В случае с правыми партиями этот вопрос вполне очевиден в случае с Конфедерацией польской короны, которая выступает за смену системы на монархическую, и действия ее лидера, кажется, проверяют пределы системы, а значит, и возможности ее радикального преобразования. Однако в целом партия и Конфедерация ВИН располагались на окраинах консервативного неолиберализма. Партия Славомира Ментцена представляет собой смесь радикальных требований свободного рынка с такими же радикальными требованиями в мировоззренческой сфере, к которой прилагается щепотка меритократии, что, безусловно, является застенчивым объявлением технофеодализма.
Проблема с написанием политических комментариев заключается в том, что они всегда представляют собой картину прошлого. Когда ситуация динамична, и это происходит сегодня не только по отношению к Польше, но и ко всему миру, можно только показать определенные тенденции, или даже их корни, но трудно предсказать, как они будут развиваться.

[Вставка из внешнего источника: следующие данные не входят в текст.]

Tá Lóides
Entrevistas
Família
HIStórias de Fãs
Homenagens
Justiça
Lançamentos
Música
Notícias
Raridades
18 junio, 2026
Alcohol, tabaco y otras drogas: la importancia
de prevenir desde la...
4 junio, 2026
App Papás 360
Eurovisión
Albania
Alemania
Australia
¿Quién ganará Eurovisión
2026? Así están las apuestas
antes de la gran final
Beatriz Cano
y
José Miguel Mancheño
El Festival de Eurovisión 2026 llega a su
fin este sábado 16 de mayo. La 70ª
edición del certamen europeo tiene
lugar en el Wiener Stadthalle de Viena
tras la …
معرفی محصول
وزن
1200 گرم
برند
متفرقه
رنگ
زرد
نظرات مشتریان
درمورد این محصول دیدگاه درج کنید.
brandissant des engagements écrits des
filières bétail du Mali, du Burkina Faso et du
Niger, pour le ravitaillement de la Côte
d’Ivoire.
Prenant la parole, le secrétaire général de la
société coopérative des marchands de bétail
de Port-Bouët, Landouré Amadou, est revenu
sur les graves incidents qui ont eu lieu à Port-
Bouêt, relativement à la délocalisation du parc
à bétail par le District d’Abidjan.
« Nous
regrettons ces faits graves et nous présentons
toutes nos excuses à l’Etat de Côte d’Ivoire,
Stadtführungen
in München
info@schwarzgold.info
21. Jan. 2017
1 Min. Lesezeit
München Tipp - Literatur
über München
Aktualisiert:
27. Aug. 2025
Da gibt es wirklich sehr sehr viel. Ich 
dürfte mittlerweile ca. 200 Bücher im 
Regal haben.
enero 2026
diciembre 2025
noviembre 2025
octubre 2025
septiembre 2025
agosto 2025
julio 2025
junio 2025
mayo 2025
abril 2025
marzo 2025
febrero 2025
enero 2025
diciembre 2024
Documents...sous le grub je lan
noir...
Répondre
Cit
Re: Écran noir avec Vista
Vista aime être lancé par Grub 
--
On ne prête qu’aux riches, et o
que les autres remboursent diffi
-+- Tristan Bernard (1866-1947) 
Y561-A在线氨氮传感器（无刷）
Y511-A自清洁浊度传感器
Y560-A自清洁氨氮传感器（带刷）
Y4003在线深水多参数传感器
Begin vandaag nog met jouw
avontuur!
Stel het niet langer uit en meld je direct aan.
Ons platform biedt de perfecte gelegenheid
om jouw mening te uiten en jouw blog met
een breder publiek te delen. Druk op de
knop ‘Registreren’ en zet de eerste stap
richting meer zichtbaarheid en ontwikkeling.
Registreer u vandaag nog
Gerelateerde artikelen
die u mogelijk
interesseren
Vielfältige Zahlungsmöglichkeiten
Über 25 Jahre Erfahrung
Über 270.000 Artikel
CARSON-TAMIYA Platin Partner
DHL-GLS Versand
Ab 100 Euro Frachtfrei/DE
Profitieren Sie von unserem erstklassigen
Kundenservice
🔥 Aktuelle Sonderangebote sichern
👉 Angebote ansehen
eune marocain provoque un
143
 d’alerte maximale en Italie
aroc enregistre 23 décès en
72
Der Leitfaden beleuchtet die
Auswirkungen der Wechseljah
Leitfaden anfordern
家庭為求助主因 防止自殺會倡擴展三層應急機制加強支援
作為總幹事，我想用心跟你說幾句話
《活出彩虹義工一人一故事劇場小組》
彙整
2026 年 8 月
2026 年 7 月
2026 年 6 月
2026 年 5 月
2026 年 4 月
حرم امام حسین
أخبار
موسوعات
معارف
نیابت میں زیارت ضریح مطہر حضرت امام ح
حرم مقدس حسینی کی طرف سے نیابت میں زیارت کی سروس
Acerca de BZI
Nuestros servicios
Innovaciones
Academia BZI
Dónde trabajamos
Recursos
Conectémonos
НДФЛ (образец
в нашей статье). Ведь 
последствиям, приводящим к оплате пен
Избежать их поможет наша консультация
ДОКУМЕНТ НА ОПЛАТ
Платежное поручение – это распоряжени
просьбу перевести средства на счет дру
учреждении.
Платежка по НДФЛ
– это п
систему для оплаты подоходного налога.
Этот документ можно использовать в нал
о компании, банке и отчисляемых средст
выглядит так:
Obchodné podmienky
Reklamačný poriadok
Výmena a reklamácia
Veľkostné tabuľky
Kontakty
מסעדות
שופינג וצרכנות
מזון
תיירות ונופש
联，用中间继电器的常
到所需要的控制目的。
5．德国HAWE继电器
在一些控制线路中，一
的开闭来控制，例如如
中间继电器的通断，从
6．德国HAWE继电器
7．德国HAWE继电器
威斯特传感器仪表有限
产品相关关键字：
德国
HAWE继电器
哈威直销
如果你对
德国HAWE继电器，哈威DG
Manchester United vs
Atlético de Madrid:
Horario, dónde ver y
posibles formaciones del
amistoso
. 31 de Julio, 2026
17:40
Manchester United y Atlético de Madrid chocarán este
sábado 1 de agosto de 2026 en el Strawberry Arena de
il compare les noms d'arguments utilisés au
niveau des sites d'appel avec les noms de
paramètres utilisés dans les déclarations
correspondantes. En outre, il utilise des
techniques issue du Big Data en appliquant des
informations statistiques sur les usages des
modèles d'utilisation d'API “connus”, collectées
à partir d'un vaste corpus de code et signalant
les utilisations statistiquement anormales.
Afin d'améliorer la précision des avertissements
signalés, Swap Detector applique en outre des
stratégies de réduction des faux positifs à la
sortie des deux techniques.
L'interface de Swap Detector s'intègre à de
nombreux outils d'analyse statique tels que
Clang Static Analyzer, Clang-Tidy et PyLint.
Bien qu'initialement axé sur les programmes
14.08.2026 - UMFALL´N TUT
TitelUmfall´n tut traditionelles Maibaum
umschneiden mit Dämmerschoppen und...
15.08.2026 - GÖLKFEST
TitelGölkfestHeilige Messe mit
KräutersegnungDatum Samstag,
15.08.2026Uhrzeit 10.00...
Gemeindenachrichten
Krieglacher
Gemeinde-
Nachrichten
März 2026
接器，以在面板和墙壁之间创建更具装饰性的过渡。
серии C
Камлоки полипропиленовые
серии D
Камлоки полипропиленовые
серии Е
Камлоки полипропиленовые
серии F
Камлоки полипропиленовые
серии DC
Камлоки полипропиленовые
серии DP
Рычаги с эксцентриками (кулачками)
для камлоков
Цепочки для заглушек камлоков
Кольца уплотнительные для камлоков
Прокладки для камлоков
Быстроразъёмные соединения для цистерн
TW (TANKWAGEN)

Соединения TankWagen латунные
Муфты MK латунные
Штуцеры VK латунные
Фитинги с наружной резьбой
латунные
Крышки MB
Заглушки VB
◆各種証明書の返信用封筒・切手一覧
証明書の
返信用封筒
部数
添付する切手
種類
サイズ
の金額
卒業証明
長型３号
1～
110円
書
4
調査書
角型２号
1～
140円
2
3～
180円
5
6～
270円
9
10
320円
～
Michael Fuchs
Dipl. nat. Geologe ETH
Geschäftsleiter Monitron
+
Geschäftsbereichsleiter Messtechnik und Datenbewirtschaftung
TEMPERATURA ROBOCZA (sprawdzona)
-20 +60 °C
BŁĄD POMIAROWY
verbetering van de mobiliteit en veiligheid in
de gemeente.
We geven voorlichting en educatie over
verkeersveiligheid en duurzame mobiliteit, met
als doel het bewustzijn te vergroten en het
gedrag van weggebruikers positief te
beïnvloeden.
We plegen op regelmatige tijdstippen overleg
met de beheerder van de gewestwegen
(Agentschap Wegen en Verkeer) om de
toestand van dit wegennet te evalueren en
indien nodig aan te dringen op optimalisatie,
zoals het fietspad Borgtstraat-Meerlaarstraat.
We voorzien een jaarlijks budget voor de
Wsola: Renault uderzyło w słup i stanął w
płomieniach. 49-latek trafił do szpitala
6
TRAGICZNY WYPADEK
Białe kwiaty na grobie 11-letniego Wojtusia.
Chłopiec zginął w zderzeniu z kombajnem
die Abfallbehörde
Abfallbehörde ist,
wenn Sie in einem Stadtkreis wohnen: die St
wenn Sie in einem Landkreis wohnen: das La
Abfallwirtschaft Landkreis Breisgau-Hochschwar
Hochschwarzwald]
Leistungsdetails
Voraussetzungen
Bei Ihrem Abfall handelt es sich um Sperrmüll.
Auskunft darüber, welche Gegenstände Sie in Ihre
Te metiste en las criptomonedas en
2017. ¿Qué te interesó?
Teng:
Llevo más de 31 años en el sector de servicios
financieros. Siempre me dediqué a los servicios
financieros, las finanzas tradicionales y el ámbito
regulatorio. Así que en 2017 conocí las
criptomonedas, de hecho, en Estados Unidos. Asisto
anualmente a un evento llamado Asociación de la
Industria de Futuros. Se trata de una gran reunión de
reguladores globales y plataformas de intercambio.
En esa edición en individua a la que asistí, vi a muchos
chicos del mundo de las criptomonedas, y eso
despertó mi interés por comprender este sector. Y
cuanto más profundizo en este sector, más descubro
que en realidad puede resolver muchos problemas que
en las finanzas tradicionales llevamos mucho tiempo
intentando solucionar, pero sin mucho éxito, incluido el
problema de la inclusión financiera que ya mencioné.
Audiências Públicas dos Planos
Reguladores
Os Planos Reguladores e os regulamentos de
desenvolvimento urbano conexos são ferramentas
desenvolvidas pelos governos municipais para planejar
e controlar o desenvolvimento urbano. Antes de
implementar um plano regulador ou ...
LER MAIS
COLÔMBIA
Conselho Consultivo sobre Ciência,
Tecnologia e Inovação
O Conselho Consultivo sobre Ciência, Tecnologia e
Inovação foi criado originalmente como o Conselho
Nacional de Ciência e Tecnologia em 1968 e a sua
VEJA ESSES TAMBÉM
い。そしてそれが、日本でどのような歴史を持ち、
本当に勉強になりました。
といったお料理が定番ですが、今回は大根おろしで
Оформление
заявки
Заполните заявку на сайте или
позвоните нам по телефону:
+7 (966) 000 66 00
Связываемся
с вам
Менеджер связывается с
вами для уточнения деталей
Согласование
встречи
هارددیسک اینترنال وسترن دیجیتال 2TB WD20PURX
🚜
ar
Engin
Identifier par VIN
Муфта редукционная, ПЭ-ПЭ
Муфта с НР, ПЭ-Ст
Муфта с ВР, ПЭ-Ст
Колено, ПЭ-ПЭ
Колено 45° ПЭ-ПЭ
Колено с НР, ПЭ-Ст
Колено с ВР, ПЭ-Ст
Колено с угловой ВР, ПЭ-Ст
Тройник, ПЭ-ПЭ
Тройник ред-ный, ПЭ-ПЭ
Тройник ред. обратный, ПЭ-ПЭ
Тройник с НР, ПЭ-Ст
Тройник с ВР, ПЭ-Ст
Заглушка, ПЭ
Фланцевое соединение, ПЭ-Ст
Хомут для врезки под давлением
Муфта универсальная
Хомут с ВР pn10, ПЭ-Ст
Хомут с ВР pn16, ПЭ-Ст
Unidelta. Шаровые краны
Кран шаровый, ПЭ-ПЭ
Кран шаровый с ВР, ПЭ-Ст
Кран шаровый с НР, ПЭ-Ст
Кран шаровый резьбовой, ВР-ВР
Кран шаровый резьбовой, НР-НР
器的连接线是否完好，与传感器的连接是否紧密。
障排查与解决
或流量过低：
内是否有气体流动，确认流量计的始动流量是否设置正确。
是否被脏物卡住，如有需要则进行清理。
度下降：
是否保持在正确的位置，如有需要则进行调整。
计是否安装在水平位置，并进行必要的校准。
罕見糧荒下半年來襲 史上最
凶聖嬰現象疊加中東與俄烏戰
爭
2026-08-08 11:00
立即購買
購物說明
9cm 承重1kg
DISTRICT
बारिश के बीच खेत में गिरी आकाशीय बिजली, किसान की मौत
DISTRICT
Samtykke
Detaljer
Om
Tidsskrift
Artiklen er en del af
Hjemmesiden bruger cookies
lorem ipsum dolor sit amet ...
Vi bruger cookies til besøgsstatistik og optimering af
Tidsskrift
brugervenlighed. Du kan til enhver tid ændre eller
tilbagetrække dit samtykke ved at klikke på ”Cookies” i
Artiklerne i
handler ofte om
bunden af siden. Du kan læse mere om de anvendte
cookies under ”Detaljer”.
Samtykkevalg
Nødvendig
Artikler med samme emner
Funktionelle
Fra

Нэнси Фрейзер в названии одной из книг вызывает известную мысль Антони Грамши о том, что старое не может умереть, а новое родиться, ставя тезис о возможном окончании борьбы двух разновидностей неолиберализма. Похоже, что это можно применить и к нашим условиям. Президентские выборы привели к серьезным изменениям в политической траектории в нашей стране, о которых мы знаем наверняка. В каком направлении будет двигаться Польша, Евросоюз или, наконец, весь мир, можно только догадываться. В любом случае изменения системы, распад существующей системы или ее трансформация могут быть предсказаны с большой уверенностью.